# Visit Tasmania at Australia?



## hobartaccommodation (May 21, 2012)

Hello All,

I heard that Tasmania-island and its one of the beautiful place to visit..i have seen it in map only..but in future would like visit there..


----------



## advia (May 26, 2012)

is tasmania near sydney?


----------



## Kimaussie (May 17, 2012)

advia said:


> is tasmania near sydney?


Tasmania is an 18 hour drive from Sydney and then a boat ride.
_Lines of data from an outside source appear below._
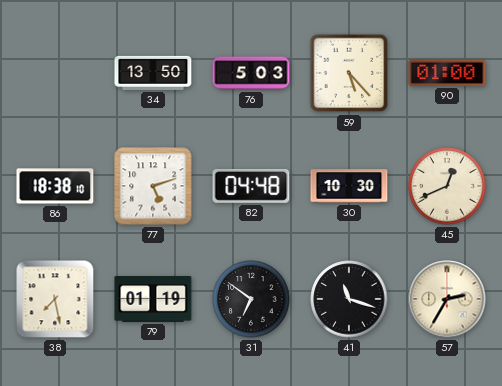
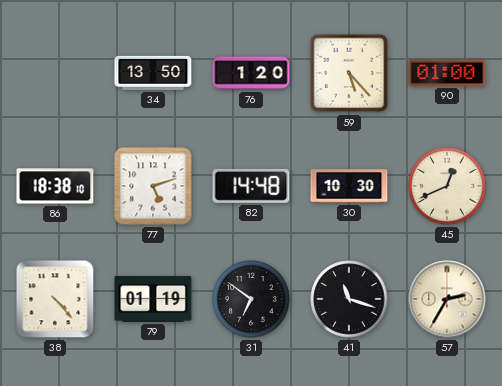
76: 5:03 -> 1:20
82: 04:48 -> 14:48
38: 7:28 -> 4:23
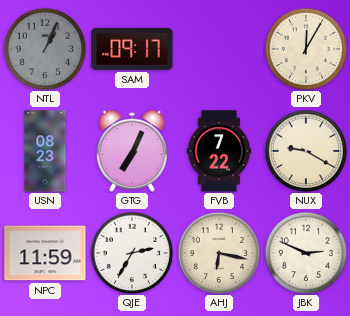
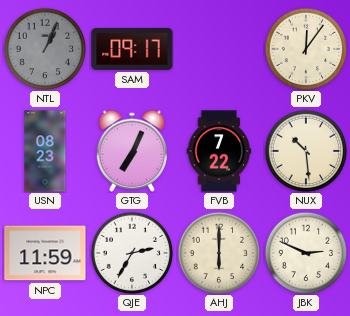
PKV: 12:05 -> 12:06
NUX: 9:20 -> 10:29
AHJ: 6:17 -> 6:00
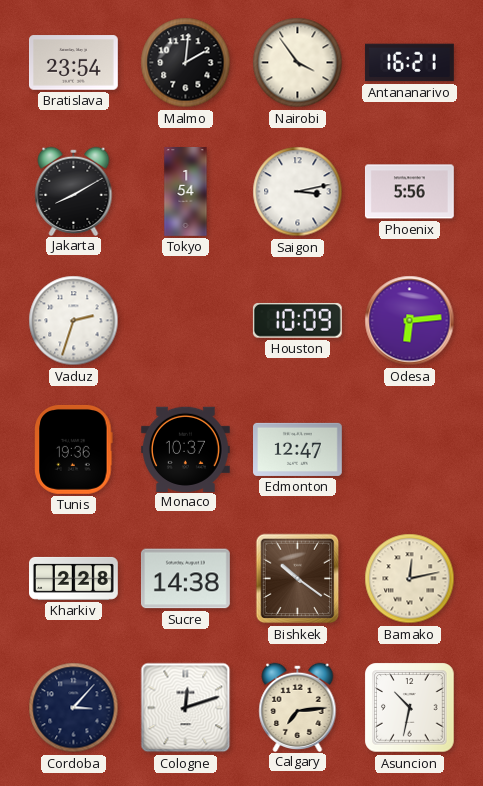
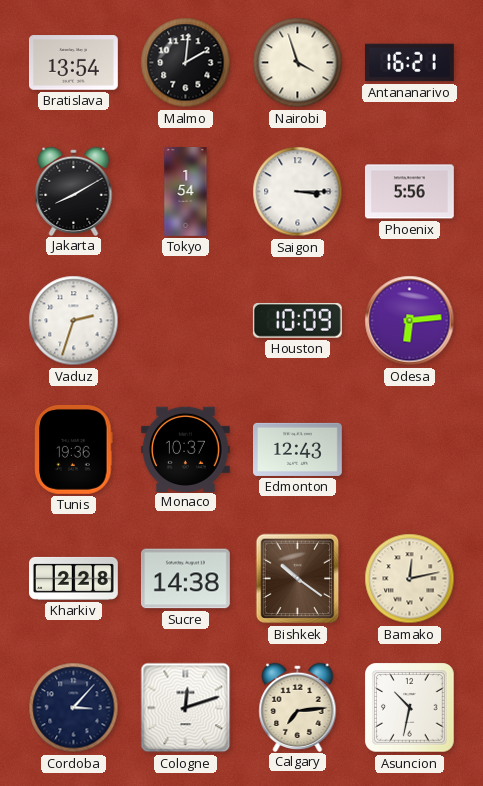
Bratislava: 23:54 -> 13:54
Nairobi: 3:54 -> 3:57
Saigon: 3:13 -> 3:15
Edmonton: 12:47 -> 12:43
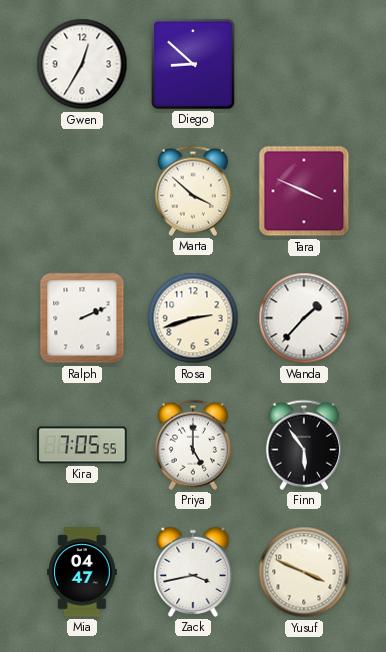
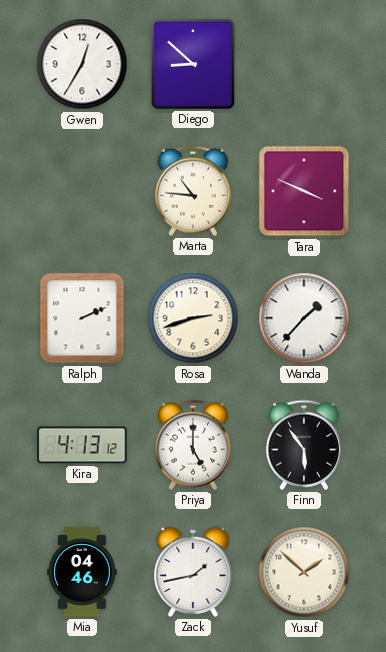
Marta: 3:52 -> 10:46
Kira: 7:05 -> 4:13
Mia: 04:47 -> 04:46
Zack: 3:43 -> 1:43
Yusuf: 3:49 -> 1:52
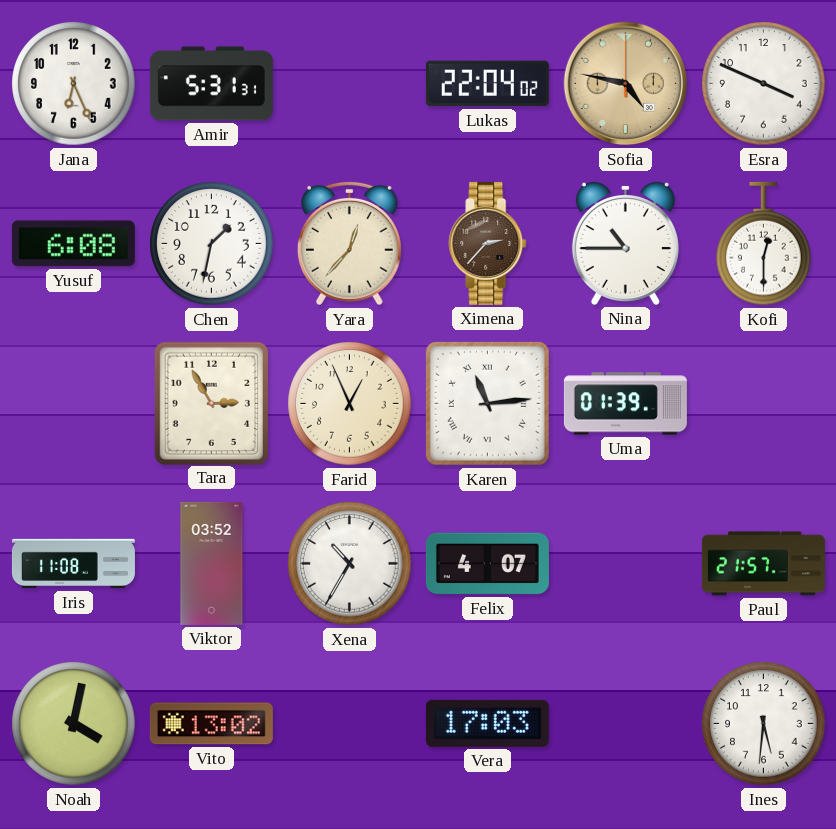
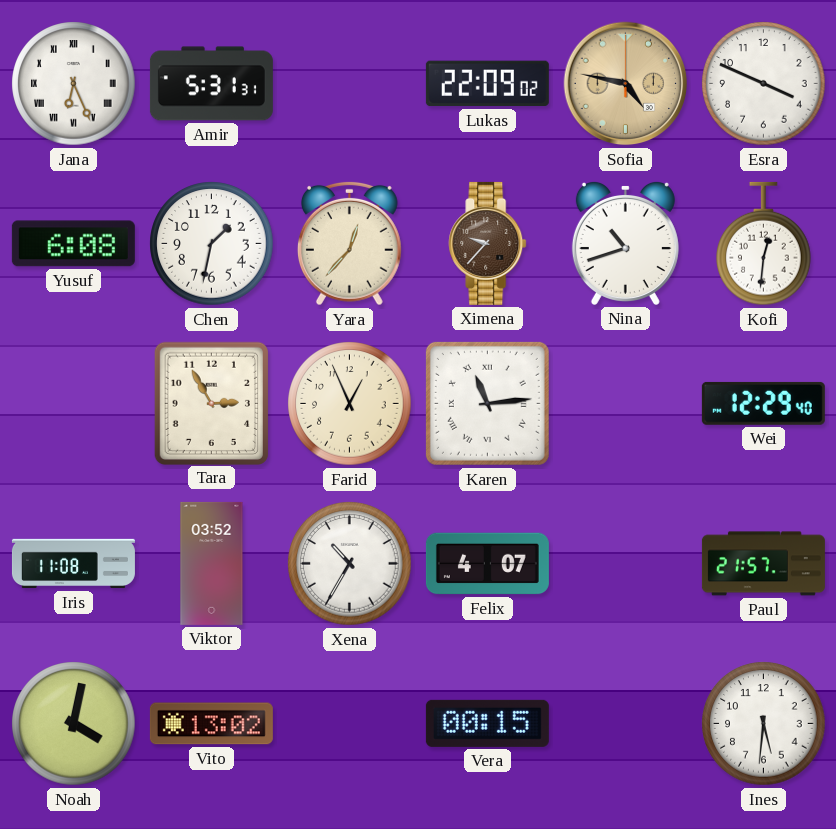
Jana numerals: Arabic -> Roman
Lukas: 22:04 -> 22:09
Ximena: 2:37 -> 9:37
Nina: 10:45 -> 10:42
Kofi: 12:30 -> 12:31
Uma: 01:39 -> none
Wei: none -> 12:29
Vera: 17:03 -> 00:15
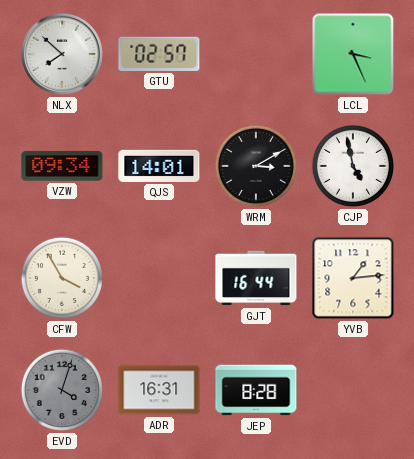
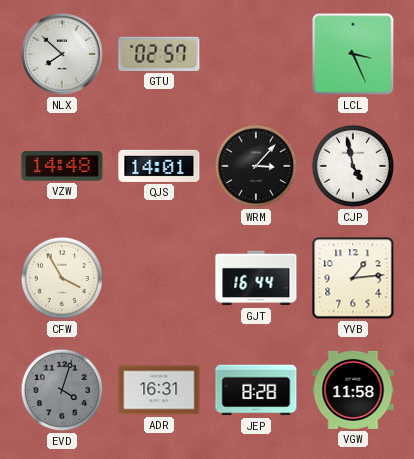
VZW: 09:34 -> 14:48
WRM: 3:10 -> 3:07
VGW: none -> 11:58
Or you could take a flight.


----------



## Nadineee (May 10, 2011)

Well asking if its near is a bit funny  








That image should make you see why

Btw have been there for a couple of months and loved it! 
If you have the time go there but rather in summer time, can be really cold downt there!


----------



## jamesfly (Jun 7, 2012)

Tasmania is one of the best island to visit.I am not see it but heard about it that it is a beautiful island.


----------



## Jiruss (Apr 11, 2010)

i am new and still trying to see how this works, but i will like to immigrate to Australia. Age is not on myside,over 40yrs i have been swindled one by agroup who call themselves migration planners. hope this a safe place.


----------



## chenelle84 (Jun 24, 2012)

Tasmania is beautiful i lived there for 3 years.

I am an australian born and bred here.

Tasmania is also very cold so dont go in winter without several layers of clothing and some gloves and socks lol

summer time is amazing..

You could spend your time mountain climbing, sampling the local produce, experiencing the australian wildlife face to face & wandering to the national parks. its rugged picturesque (dont go there without a good camera cause u will miss lots of picture opportunities) and you can even find yourself visiting the legendary salamanca market on a sunday 5 mins drive from hobart..
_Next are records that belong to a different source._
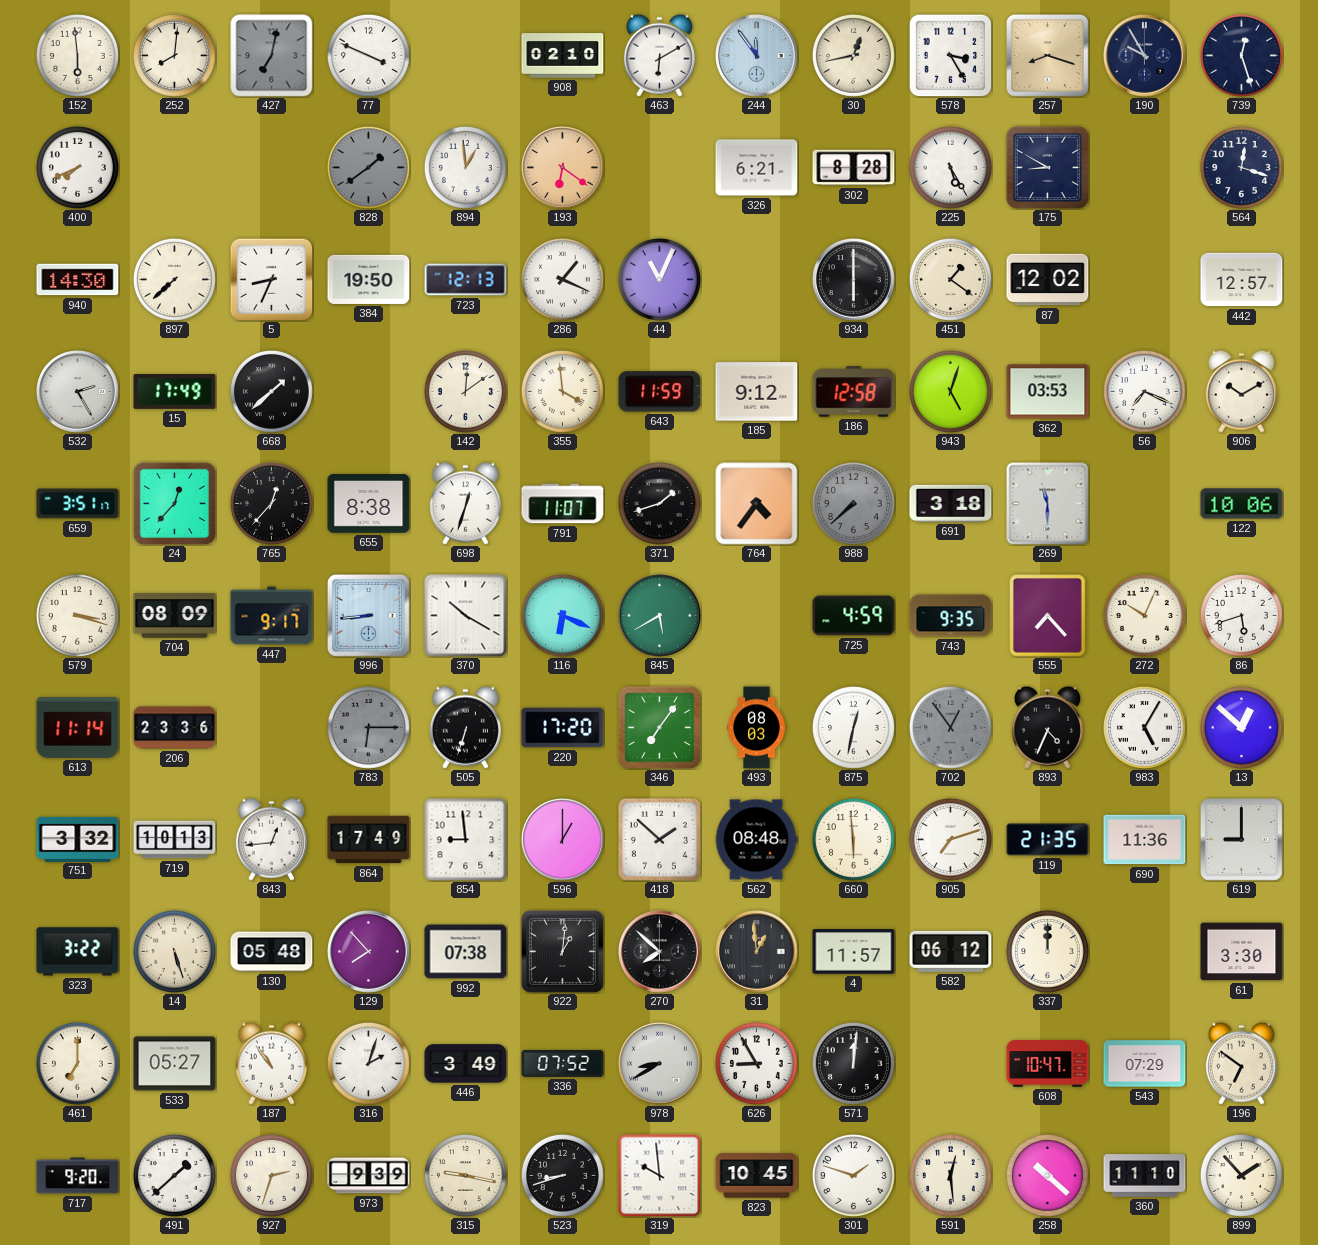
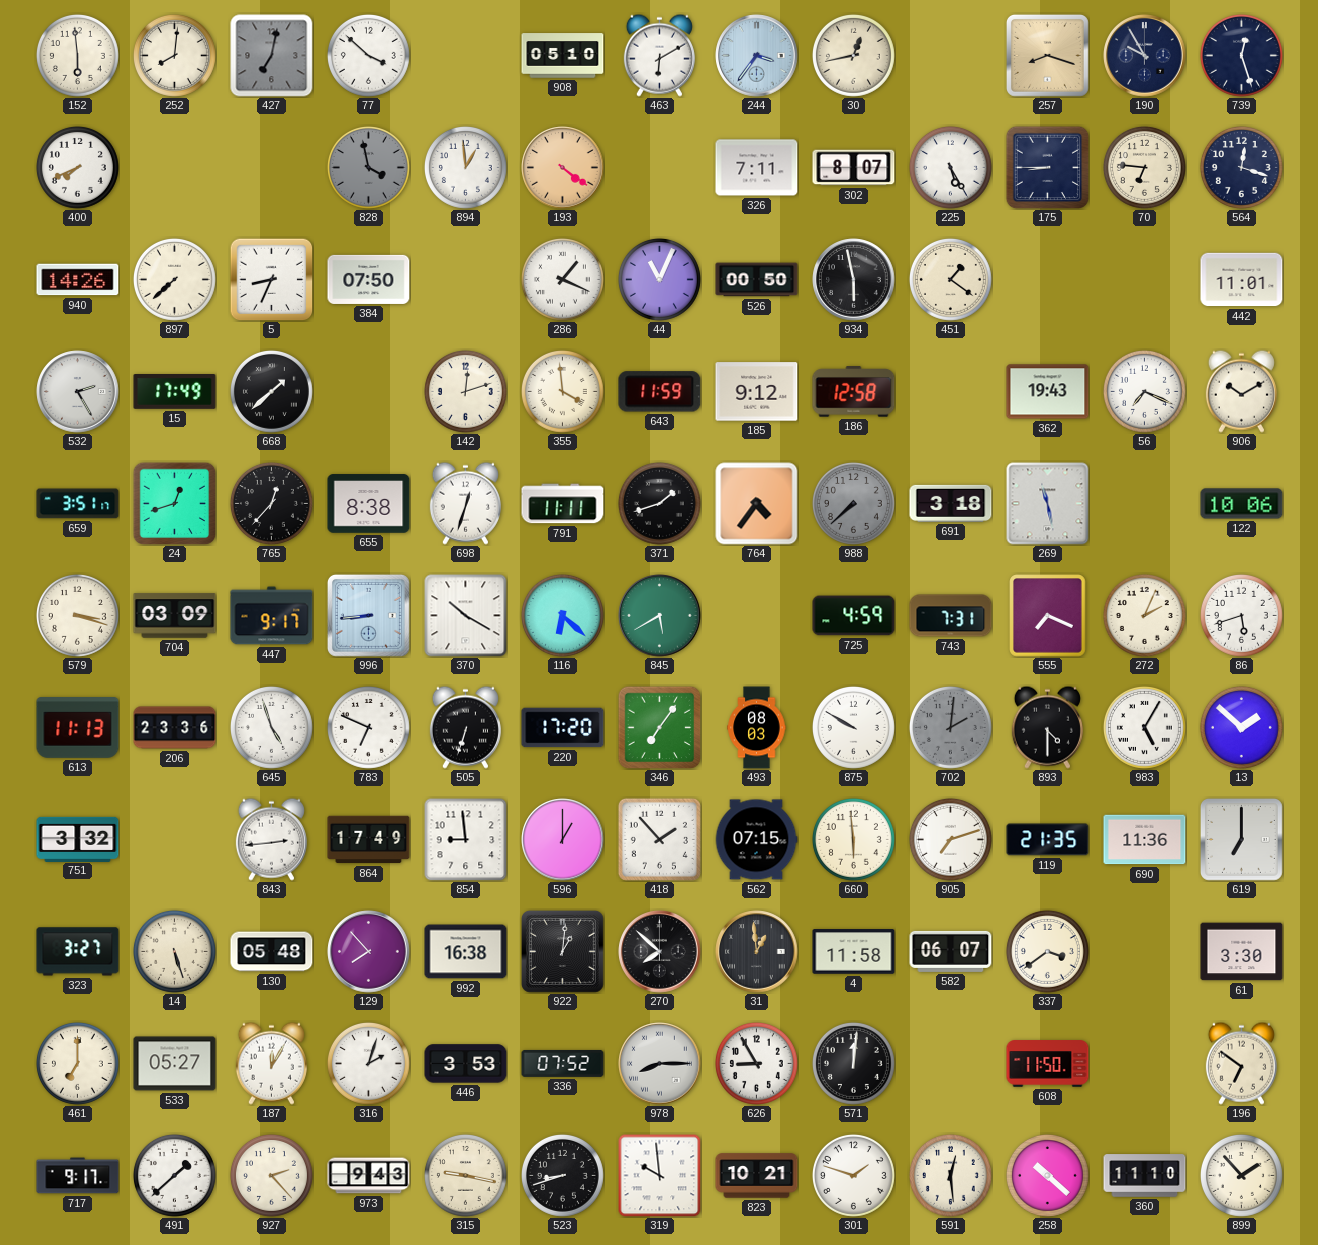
77: 3:49 -> 3:52
908: 02:10 -> 05:10
244: 11:54 -> 3:36
578: 3:25 -> none
828: 1:39 -> 3:58
193: 6:21 -> 4:21
326: 6:21 -> 7:11
302: 8:28 -> 8:07
175: 8:50 -> 8:45
70: none -> 6:46
940: 14:30 -> 14:26
384: 19:50 -> 07:50
723: 12:13 -> none
526: none -> 00:50
934: 6:00 -> 5:58
87: 12:02 -> none
442: 12:57 -> 11:01
142: 12:09 -> 12:12
943: 5:03 -> none
362: 03:53 -> 19:43
24: 12:37 -> 12:42
791: 11:07 -> 11:11
269: 11:30 -> 11:28
704: 08:09 -> 03:09
116: 6:19 -> 6:22
743: 9:35 -> 7:31
555: 7:23 -> 7:19
272: 10:04 -> 2:04
613: 11:14 -> 11:13
645: none -> 4:57
783: 6:15 -> 6:49
783 dial: grey -> white
875: 12:32 -> 9:50
702: 12:54 -> 2:01
893: 4:34 -> 4:30
13: 12:52 -> 1:52
719: 10:13 -> none
843: 12:44 -> 2:44
418: 1:52 -> 1:53
562: 08:48 -> 07:15
619: 9:00 -> 7:00
323: 3:22 -> 3:27
992: 07:38 -> 16:38
4: 11:57 -> 11:58
582: 06:12 -> 06:07
337: 12:00 -> 3:39
187: 10:54 -> 12:05
446: 3:49 -> 3:53
978: 8:40 -> 8:15
608: 10:47 -> 11:50
543: 07:29 -> none
717: 9:20 -> 9:17
927: 2:33 -> 2:23
973: 9:39 -> 9:43
823: 10:45 -> 10:21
To get to tasmania i would recomend

*The spirit of tasmania departing melbourne*
its a small passenger ferry with luxurious rooms & budget cabins to accomodate all.
it takes 11 hours to travel bass strait (the ocean between melbourne and tasmania)

or

*Flying*
Its only a one hour flight from melbourne to hobart if you wish to get there fast and cheap!
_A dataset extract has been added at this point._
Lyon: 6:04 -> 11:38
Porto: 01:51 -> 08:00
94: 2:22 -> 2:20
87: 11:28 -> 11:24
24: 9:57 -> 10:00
Enjoy your trip, And do visit tasmania as its not to be missed & plays a _huge_ role in australian cultural lifestyle & will definately leave you feeling satisfied as there is much to be explored and discovered!!


----------



## ebinmoothedam (Mar 13, 2012)

I have heard a lot about Tasmania from my girl. Once I am in Australia I am going to visit this place. Also I want to take a sail in Spirit Of Tasmania !!!


----------